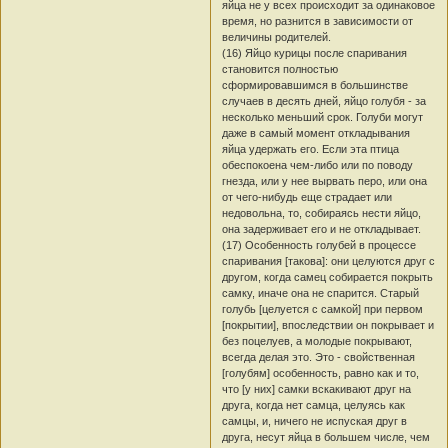
яйца не у всех происходит за одинаковое
время, но разнится в зависимости от
величины родителей.
(16) Яйцо курицы после спаривания
становится полностью
сформировавшимся в большинстве
случаев в десять дней, яйцо голубя - за
несколько меньший срок. Голуби могут
даже в самый момент откладывания
яйца удержать его. Если эта птица
обеспокоена чем-либо или по поводу
гнезда, или у нее вырвать перо, или она
от чего-нибудь еще страдает или
недовольна, то, собираясь нести яйцо,
она задерживает его и не откладывает.
(17) Особенность голубей в процессе
спаривания [такова]: они целуются друг с
другом, когда самец собирается покрыть
самку, иначе она не спарится. Старый
голубь [целуется с самкой] при первом
[покрытии], впоследствии он покрывает и
без поцелуев, а молодые покрывают,
всегда делая это. Это - свойственная
[голубям] особенность, равно как и то,
что [у них] самки вскакивают друг на
друга, когда нет самца, целуясь как
самцы, и, ничего не испуская друг в
друга, несут яйца в большем числе, чем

········

__What is expected__:
Although the records contain pictures, print only the rest, exactly as written.

__Result__:
яйца не у всех происходит за одинаковое
время, но разнится в зависимости от
величины родителей.
(16) Яйцо курицы после спаривания
становится полностью
сформировавшимся в большинстве
случаев в десять дней, яйцо голубя - за
несколько меньший срок. Голуби могут
даже в самый момент откладывания
яйца удержать его. Если эта птица
обеспокоена чем-либо или по поводу
гнезда, или у нее вырвать перо, или она
от чего-нибудь еще страдает или
недовольна, то, собираясь нести яйцо,
она задерживает его и не откладывает.
(17) Особенность голубей в процессе
спаривания [такова]: они целуются друг с
другом, когда самец собирается покрыть
самку, иначе она не спарится. Старый
голубь [целуется с самкой] при первом
[покрытии], впоследствии он покрывает и
без поцелуев, а молодые покрывают,
всегда делая это. Это - свойственная
[голубям] особенность, равно как и то,
что [у них] самки вскакивают друг на
друга, когда нет самца, целуясь как
самцы, и, ничего не испуская друг в
друга, несут яйца в большем числе, чем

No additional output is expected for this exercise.